Weekly playlist by British pirate radio station Radio London

The "Fab 40" (i.e. "Fabulous Forty") was a weekly playlist of popular records used by the British "pirate" radio station "Wonderful" Radio London (also known as "Big L") which broadcast off the Essex coast from 1964 to 1967.

==Basis of the chart==

"Fab" (short for "fabulous") was a very fashionable adjective in the mid-1960s, associated with the Beatles, who were known as the "Fab Four", and much used by such trend-setters as Cathy McGowan, who presented the weekly rock music show Ready Steady Go! on independent television.

Unlike the charts published in the Melody Maker, New Musical Express and other music papers (or, for that matter, used by the BBC or the rival pirate station Radio Caroline), the Fab 40 was not based on sales of records. Thus, although it mostly contained what was current and popular, it was often ahead of movements in the authentic charts and was subject to more dramatic fluctuations. Whereas, in the sales charts of the 1960s, many records would climb in stages and then drop gradually, a record might suddenly emerge near the top of the Fab 40 one week and disappear from it the next. Equally, there was often room for records to scale the higher echelons of the Fab 40 without entering the sales charts at all (for example, the Settlers' Nowhere Man in March 1966 ). As a result, a number of records that are well remembered from the mid-1960s were not, in fact, particularly successful in commercial terms.

==Fab 40 show==

The Fab 40 was unveiled each week during a three-hour programme at lunchtime on Sunday (11 am to 2 pm), which, through such programmes as Family Favourites and Beyond Our Ken, the BBC had established as a prime time for radio listening. The show, which followed the Colgate-Palmolive Request Hour, was presented by the station's disc jockeys on a rotational basis. This format largely mirrored that of the BBC's Pick of the Pops, which Alan Freeman had presented each Sunday on the Light Programme since 1961.

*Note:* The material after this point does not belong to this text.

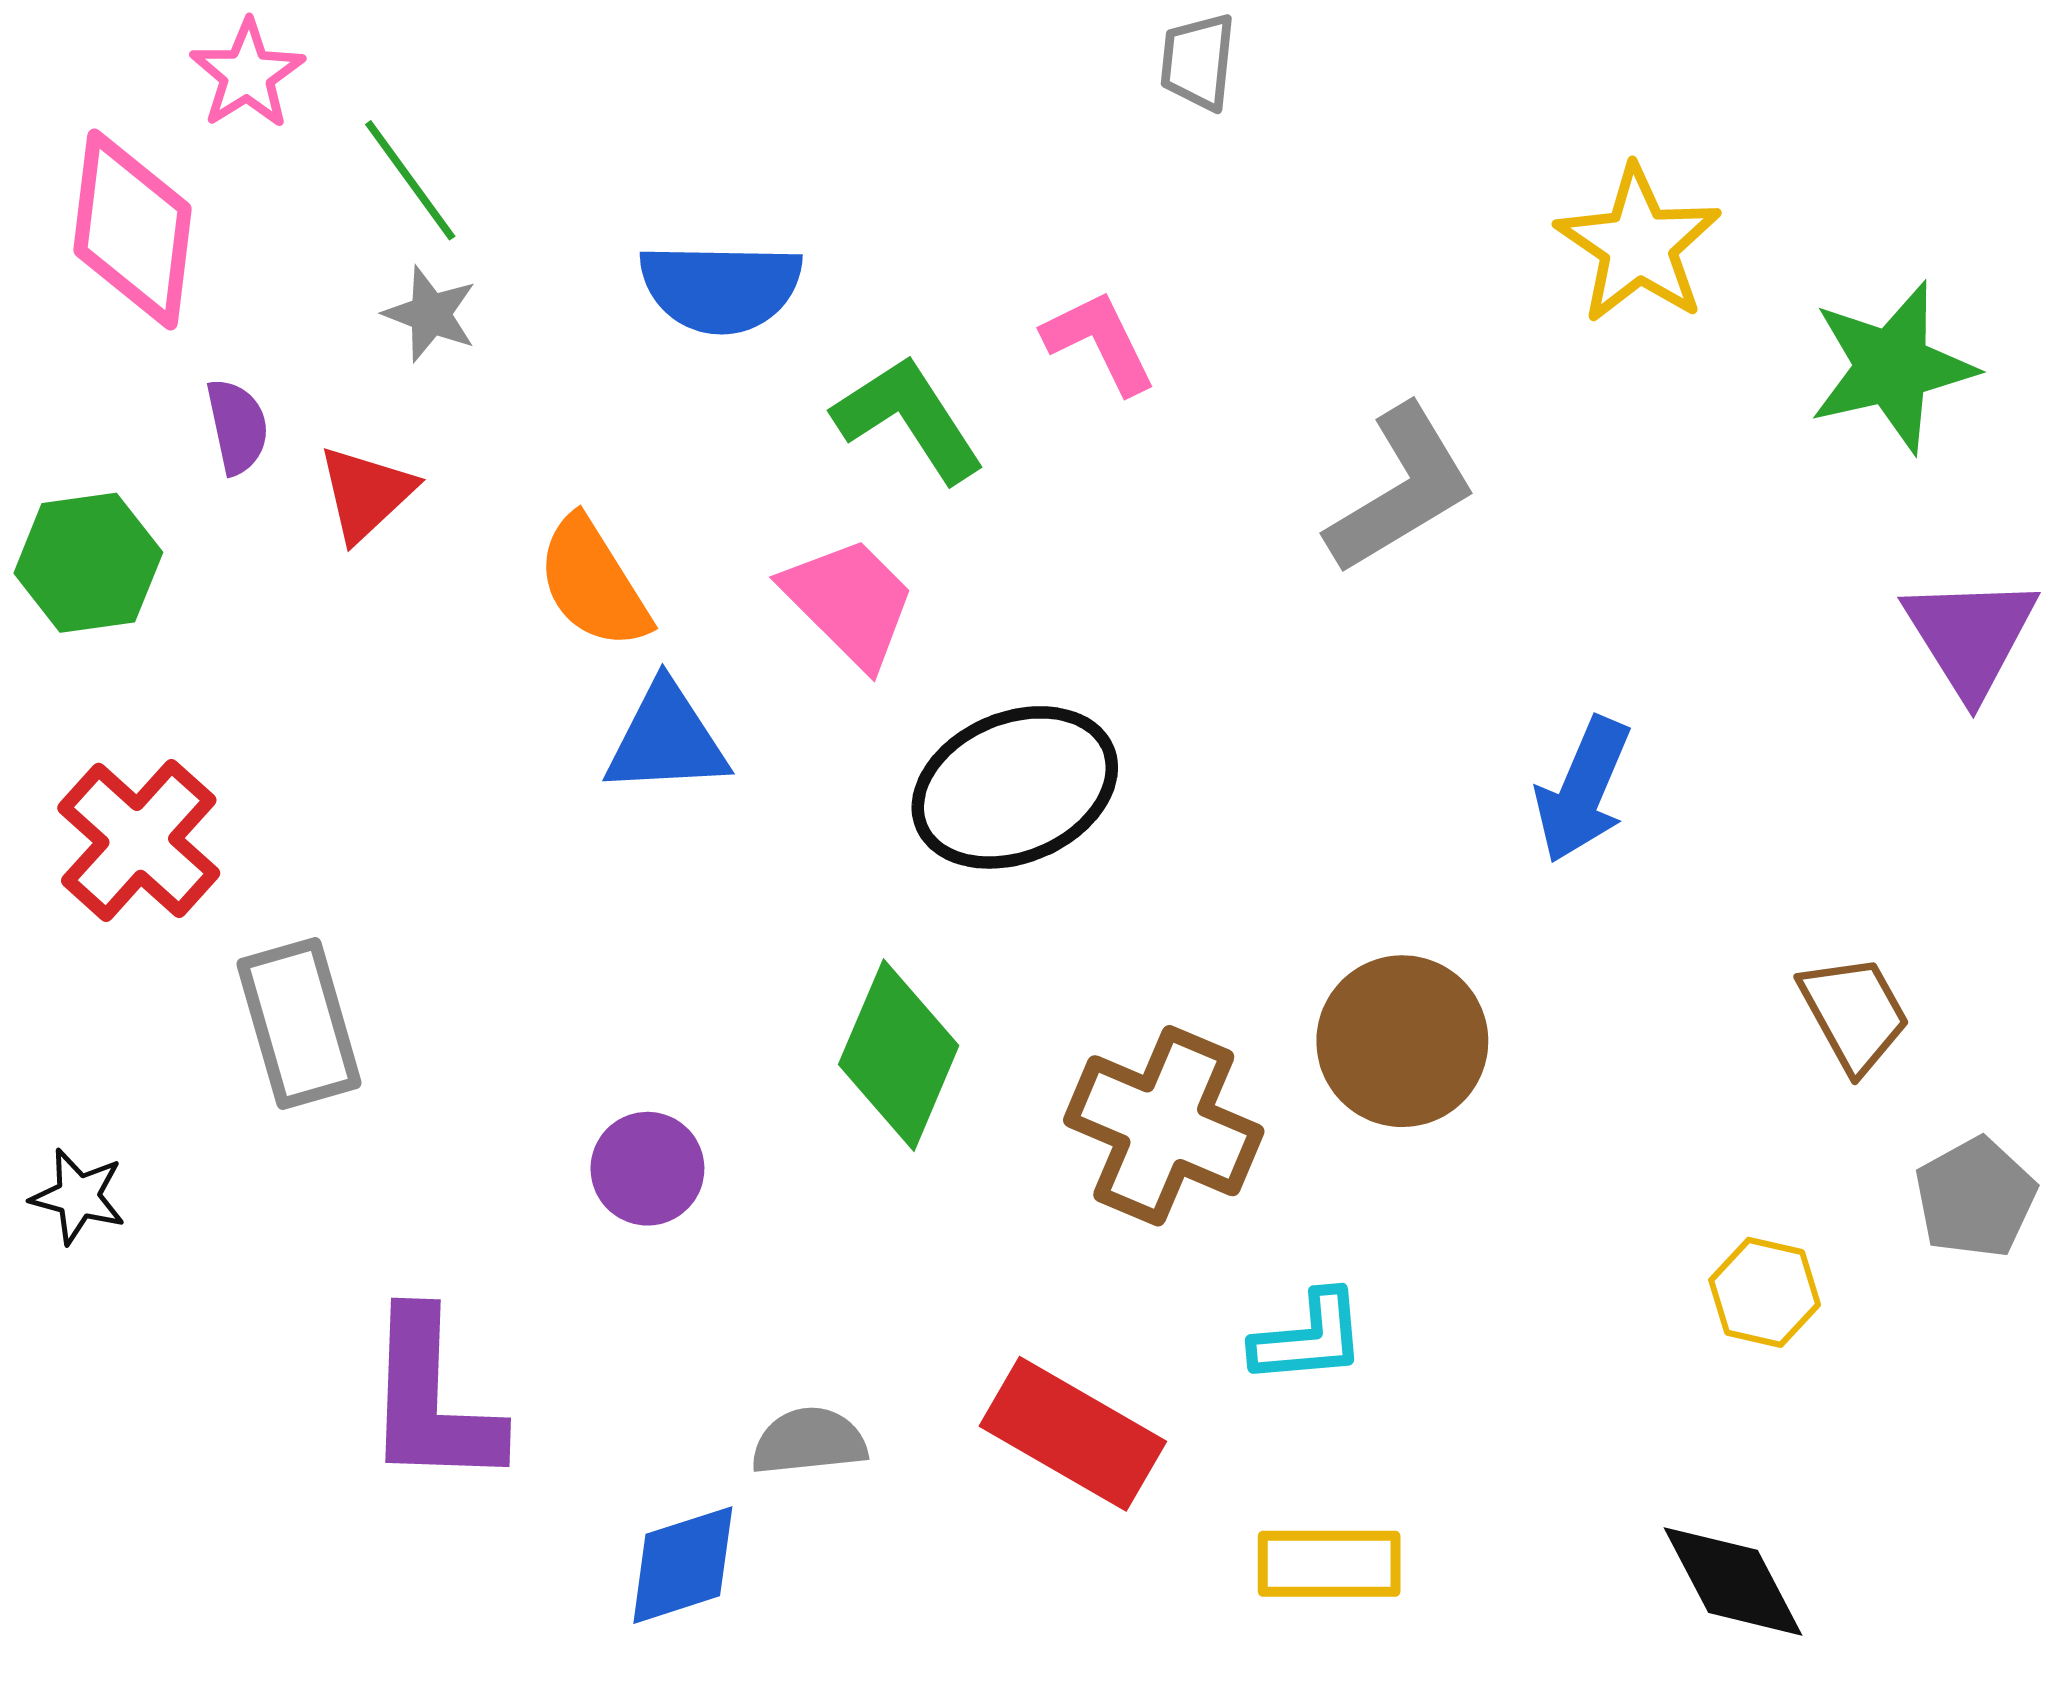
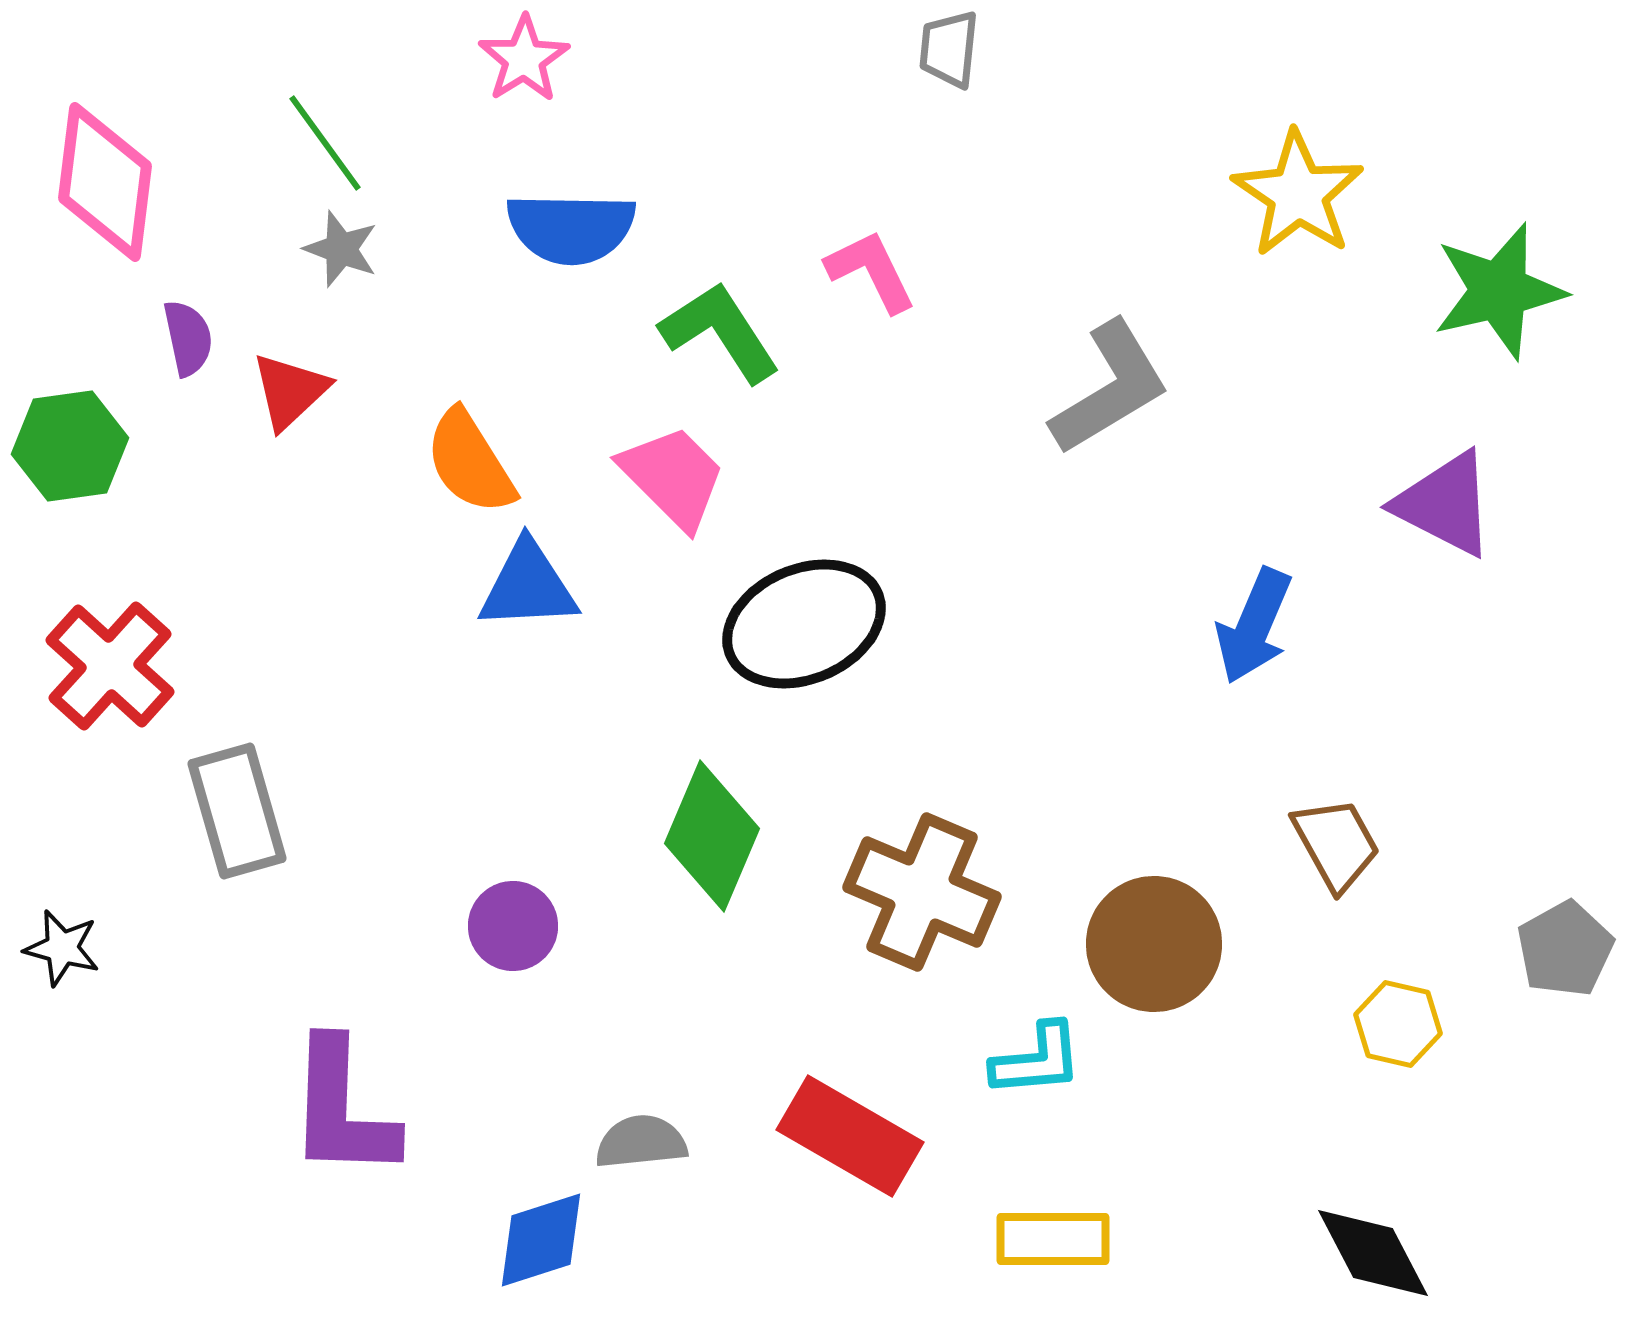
pink star: (247, 74) -> (524, 59), moved
purple triangle: (1970, 636) -> (1445, 504), moved, turned -31
brown trapezoid: (1854, 1013) -> (1336, 844), moved
brown circle: (1402, 1041) -> (1154, 944), moved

The final Fab 40 show was introduced by Tommy Vance on 6 August 1967, the number one record that week being the Beach Boys' Heroes and Villains, which entered the chart in the top position (whereas, in terms of sales, it entered the British top 20 a month later and reached no higher than number eight ). Radio London closed on 14 August 1967 following enactment of the Marine, &c., Broadcasting (Offences) Act 1967 that, in effect, outlawed such stations. In August 2007 the final "Fab 40" was re-presented by former Radio London disc jockey Dave Cash as part of a celebration on BBC Radio Essex to mark the fortieth anniversary of the pirates' demise. On 14 August 2022, John Peters recreated this Big L Fab 40 chart rundown for Boom Radio's day Celebrating the Pirates, 55 years after Wonderful Radio London closed, in association with Chris and Mary Payne of tribute site radiolondon.co.uk.

When the BBC opened its own "pop" station Radio 1 in September 1967, its sales-based top 30 chart was known informally for a time as the "Fun 30", no doubt in imitation of London's "Fab 40".

==Reconstructing the Fab 40==
Some 30–40 years after they were in use, meticulous attempts were made to reconstruct the Fab 40 charts by Radio London Ltd. These drew on surviving lists prepared between 1965 and 1967, at Radio London's offices at 17 Curzon Street in London and informal ones compiled at the time by listeners, although there were sometimes discrepancies between the "official" list and the records that were actually delivered to the ship, the MV Galaxy. Complete charts are available on the Radio London website, from 24 January 1965, five weeks after the station opened, till the final Fab 40, 6 August 1967 and are regularly updated with new information and input from featured artists. The first Fab 40 anticipated the sales chart a week later, when the Moody Blues were at number one with "Go Now".